Matt took the boxes of shells from Barney. “Well they don’t have to break into Brandon’s house either, now do they? Thanks, Barney.” He hurried around the counter and up the aisle again. “They don’t have to get near him, they don’t have to come on the property, they don’t have to come nose to nose with me. It’s all up to them. Close up tonight, same as usual. I’ll be back sometime tomorrow.”

26

I
WAS DRIVING
across Texas in the early morning, covering miles and miles under a golden dawn, and feeling continually deceived by the crumpled, wrongly folded road map on the seat beside me. Maps of Texas still have to fit in your car, so they make Texas look smaller than you first assume. Twice I was sure I’d missed a town or a turn, only to find it thirty or forty more miles down the road. Nechville looked like a quick trip, but it was three hours at legal speeds, as promised.

The lady who rented me my car told me I would probably smell Nechville before I saw it, and she was right. At first, I thought something in my car was overheating or shorting out, but I soon discovered it was just the wind coming through my vents after blowing through Nechville’s stockyards and oil rigs. It smelled like a herd of cattle tarring a roof, the scent of manure and ammonia interlaced with the stench of black crude. Undoubtedly the people of Nechville had long ago learned to live with it, since the town wouldn’t be there at all without it.
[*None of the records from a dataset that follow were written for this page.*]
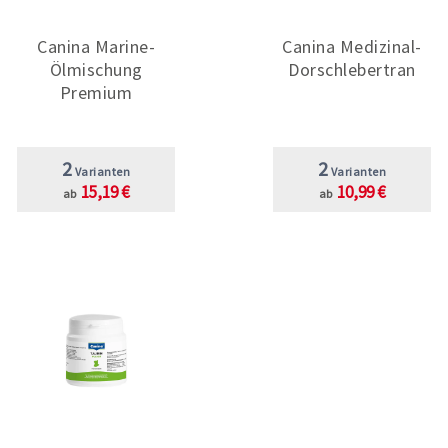
Canina Marine-
Canina Medizinal-
Ölmischung
Dorschlebertran
Premium
2
2
Varianten
Varianten
15,19 €
10,99 €
ab
ab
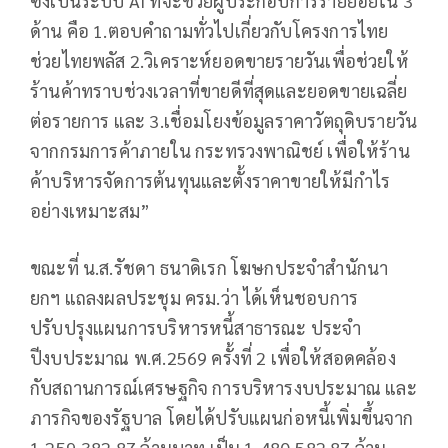
ซึ่งเป็นระบบ AI ที่จะช่วยผู้ประกอบการรายย่อยใน 3
ด้าน คือ 1.ตอบคำถามทั่วไปเกี่ยวกับโครงการไทย
ช่วยไทยพลัส 2.วิเคราะห์ยอดขายรายวันเพื่อช่วยให้
ร้านค้าทราบช่วงเวลาที่ขายดีที่สุดและยอดขายเฉลี่ย
ต่อรายการ และ 3.เชื่อมโยงข้อมูลราคาวัตถุดิบรายวัน
จากกรมการค้าภายใน กระทรวงพาณิชย์ เพื่อให้ร้าน
ค้าบริหารจัดการต้นทุนและตั้งราคาขายให้มีกำไร
อย่างเหมาะสม”
ขณะที่ น.ส.รัชดา ธนาดิเรก โฆษกประจำสำนักนา
ยกฯ แถลงผลประชุม ครม.ว่า ได้เห็นชอบการ
ปรับปรุงแผนการบริหารหนี้สาธารณะ ประจำ
ปีงบประมาณ พ.ศ.2569 ครั้งที่ 2 เพื่อให้สอดคล้อง
กับสถานการณ์เศรษฐกิจ การบริหารงบประมาณ และ
ภารกิจของรัฐบาล โดยได้ปรับแผนก่อหนี้เพิ่มขึ้นจาก
1,259,382.87 ล้านบาท เป็น 1,480,582.87 ล้าน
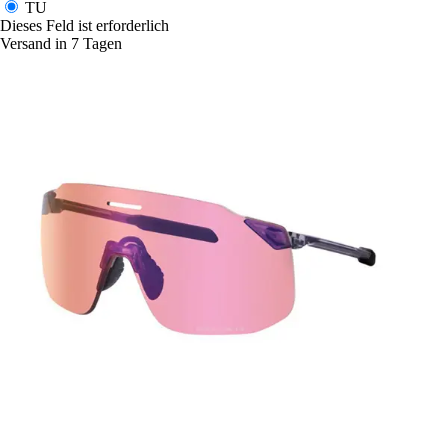
TU
Dieses Feld ist erforderlich
Versand in 7 Tagen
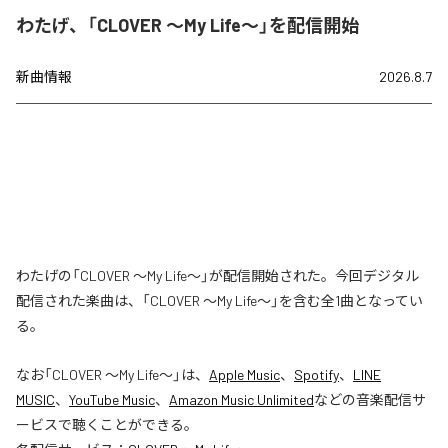
わたげ、「CLOVER ～My Life～」を配信開始
新曲情報
2026.8.7
わたげの「CLOVER ～My Life～」が配信開始された。今回デジタル
配信された楽曲は、「CLOVER ～My Life～」を含む全1曲となってい
る。
なお「
CLOVER ～My Life～
」は、
Apple Music
、
Spotify
、
LINE
MUSIC
、
YouTube Music
、
Amazon Music Unlimited
などの音楽配信サ
ービスで聴くことができる。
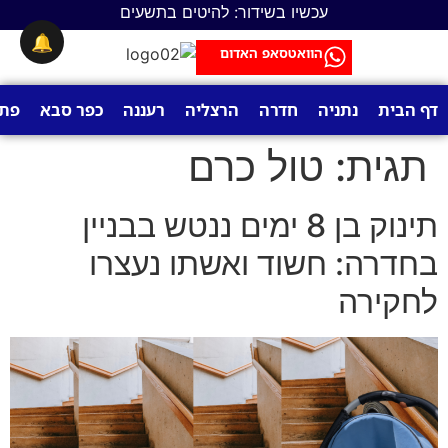
לתוכן
עכשיו בשידור: להיטים בתשעים
🔔
הוואטסאפ האדום
דף הבית
נתניה
חדרה
הרצליה
רעננה
כפר סבא
פתח
תגית:
טול כרם
תינוק בן 8 ימים ננטש בבניין
בחדרה: חשוד ואשתו נעצרו
לחקירה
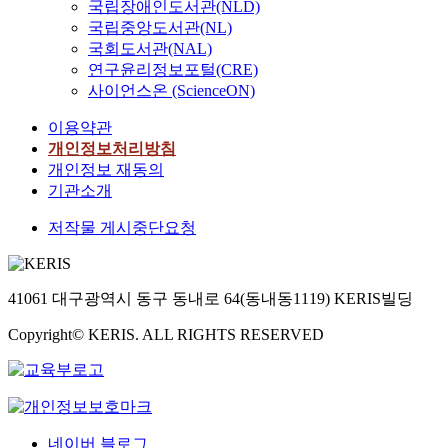
국립장애인도서관(NLD)
국립중앙도서관(NL)
국회도서관(NAL)
연구윤리정보포털(CRE)
사이언스온 (ScienceON)
이용약관
개인정보처리방침
개인정보 재동의
기관소개
저작물 게시중단요청
41061 대구광역시 동구 동내로 64(동내동1119) KERIS빌딩
Copyright© KERIS. ALL RIGHTS RESERVED
네이버 블로그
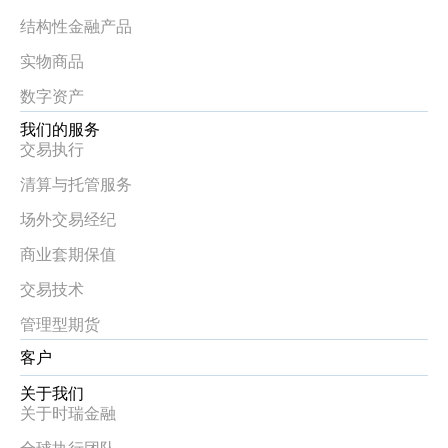
结构性金融产品
实物商品
数字资产
我们的服务
交易执行
清算与托管服务
场外交易经纪
商业套期保值
交易技术
管理型期货
客户
关于我们
关于时瑞金融
全球执行团队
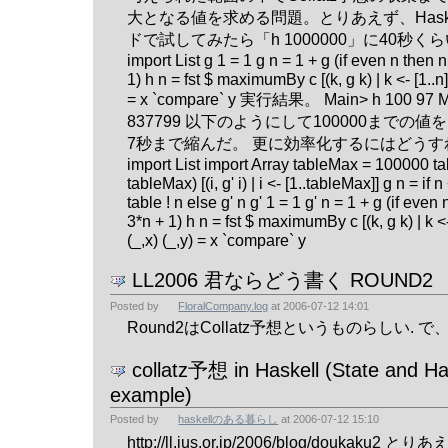
大となる値を求める問題。とりあえず、Hask
ドで試してみたら「h 1000000」に40秒く
import List g 1 = 1 g n = 1 + g (if even n then n
1) h n = fst $ maximumBy c [(k, g k) | k <- [1..n]
= x `compare` y 実行結果。 Main> h 100 97 M
837799 以下のようにして100000までの
7秒まで縮んだ。 更に効率化するにはどうす
import List import Array tableMax = 100000 tab
tableMax) [(i, g' i) | i <- [1..tableMax]] g n = i
table ! n else g' n g' 1 = 1 g' n = 1 + g (if even
3*n + 1) h n = fst $ maximumBy c [(k, g k) | k <-
(_,x) (_,y) = x `compare` y
LL2006 君ならどう書く ROUND2
Posted by
FloralCompany.log
at
2006-07-12 14:01
Round2はCollatz予想というものらしい. で、早速 #
collatz予想 in Haskell (State and H
example)
Posted by
haskellのある暮らし
at
2006-07-12 15:10
http://ll.jus.or.jp/2006/blog/doukak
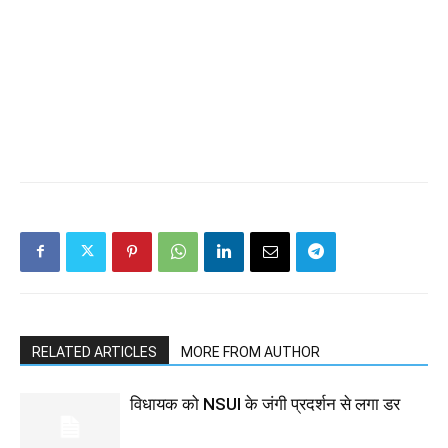
RELATED ARTICLES
MORE FROM AUTHOR
विधायक को NSUI के जंगी प्रदर्शन से लगा डर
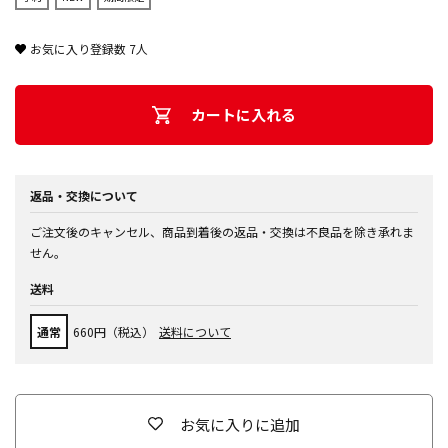
お気に入り登録数
7
人
カートに入れる
返品・交換について
ご注文後のキャンセル、商品到着後の返品・交換は不良品を除き承れま
せん。
送料
通常
660円（税込）
送料について
お気に入りに追加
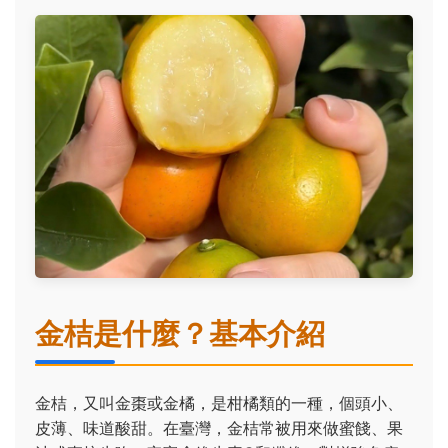
金桔是什麼？基本介紹
金桔，又叫金棗或金橘，是柑橘類的一種，個頭小、
皮薄、味道酸甜。在臺灣，金桔常被用來做蜜餞、果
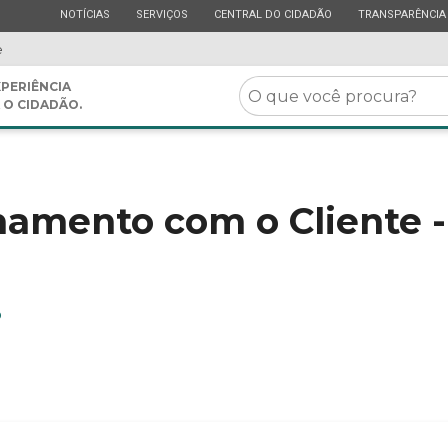
ESTADO
ESTADO
ESTADO
ESTADO
NOTÍCIAS
SERVIÇOS
CENTRAL DO CIDADÃO
TRANSPARÊNCIA
e
O
PERIÊNCIA
 O CIDADÃO.
que
você
procura?
onamento com o Cliente
o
I drove by the stockyards, the ground trampled and fertilized to a thick, gamy black under hundreds of hooves, and saw the oil wells on the right and the left nodding slowly, emphatically, yes, yes, yes. Slowing to twenty-five miles per hour, I passed the city limit sign—NECHVILLE, population 2,125. It was not a bad little town at first glance, almost a Texas version of Antioch. They had a feed store, a tractor and implement dealer, a True Value Hardware, even a local appliance store—only it wasn’t Pepto-Bismol pink.

So here I was, a stranger in a strange town in the middle of the vast state of Texas and feeling like it. Now what?